---- The data

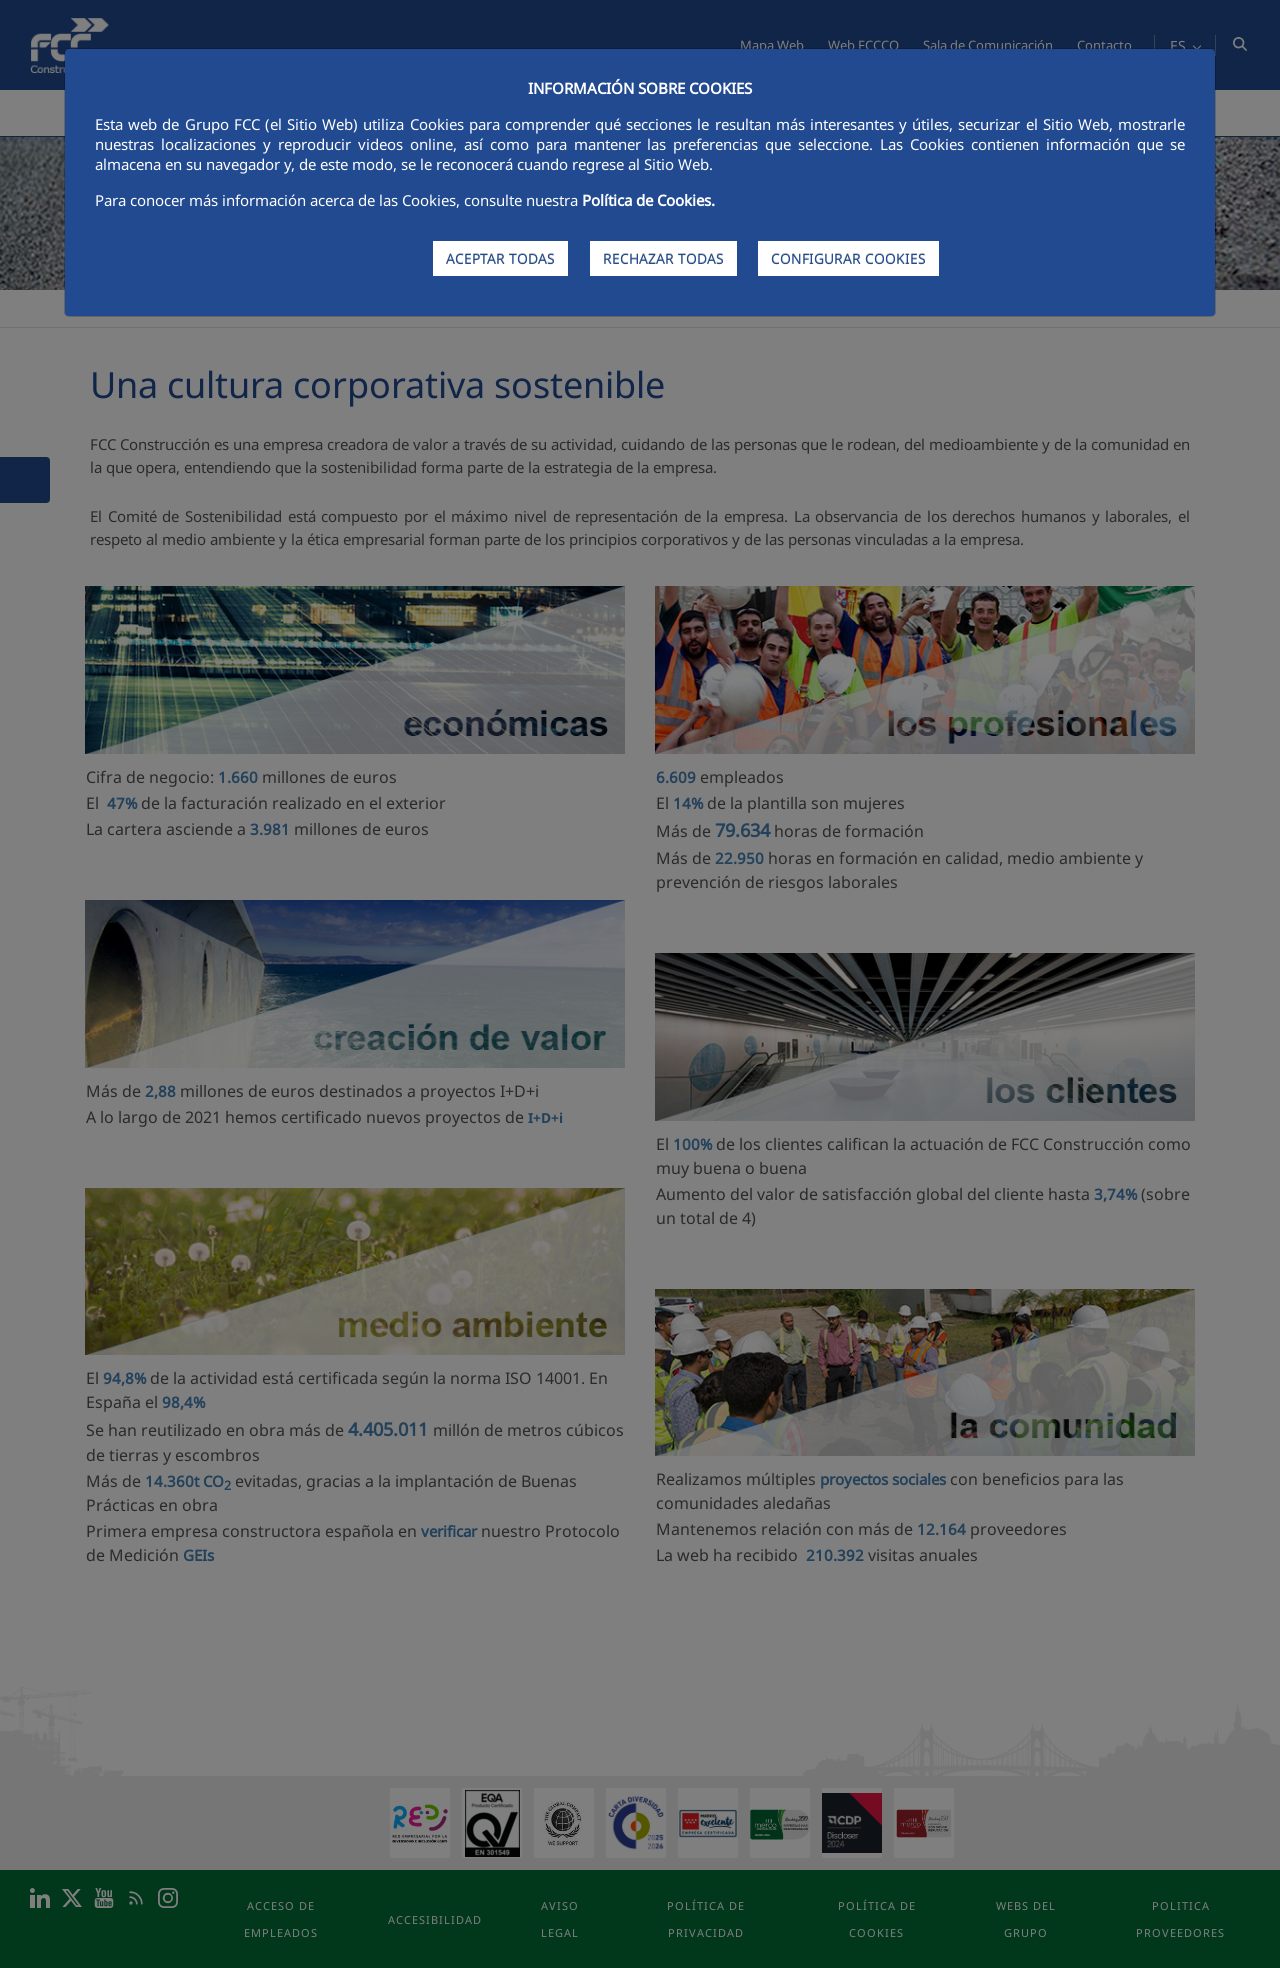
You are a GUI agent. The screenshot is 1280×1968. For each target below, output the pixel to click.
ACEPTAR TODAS (500, 258)
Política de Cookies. (648, 200)
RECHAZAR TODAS (663, 258)
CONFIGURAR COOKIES (848, 258)
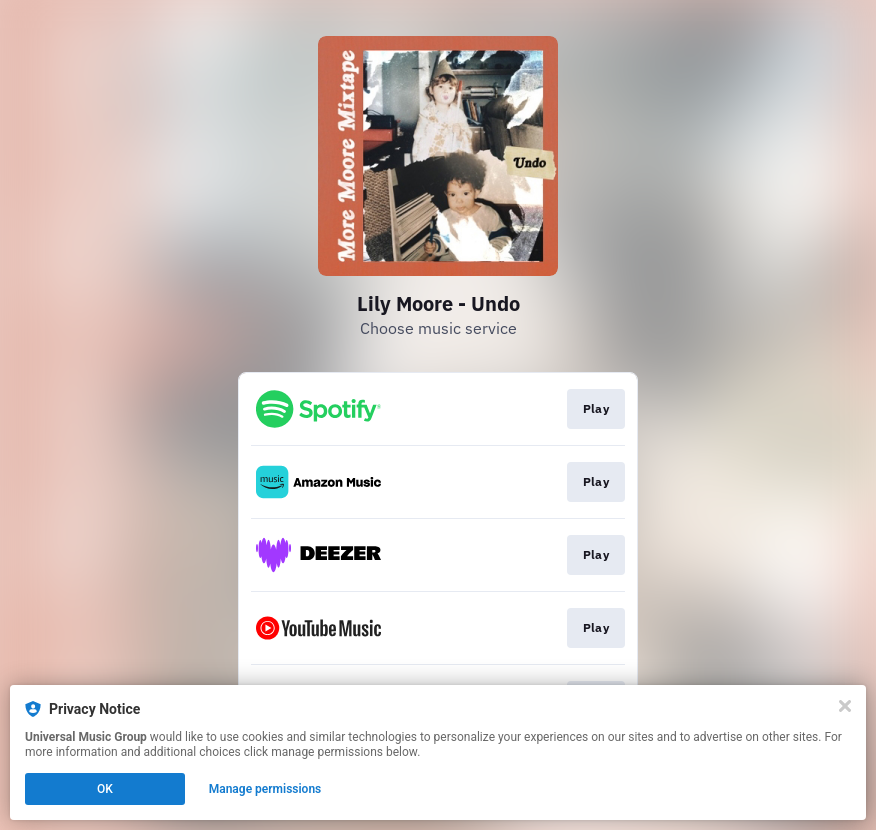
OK (105, 789)
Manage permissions (265, 789)
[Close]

--------

● Problem statement
Exactly the lines from the one containing "RECHAZAR TODAS (663, 258)" through the end of the data above: repeat those, both ends included, and nothing else. Skip the pictures.

● Task output
RECHAZAR TODAS (663, 258)
CONFIGURAR COOKIES (848, 258)
OK (105, 789)
Manage permissions (265, 789)
[Close]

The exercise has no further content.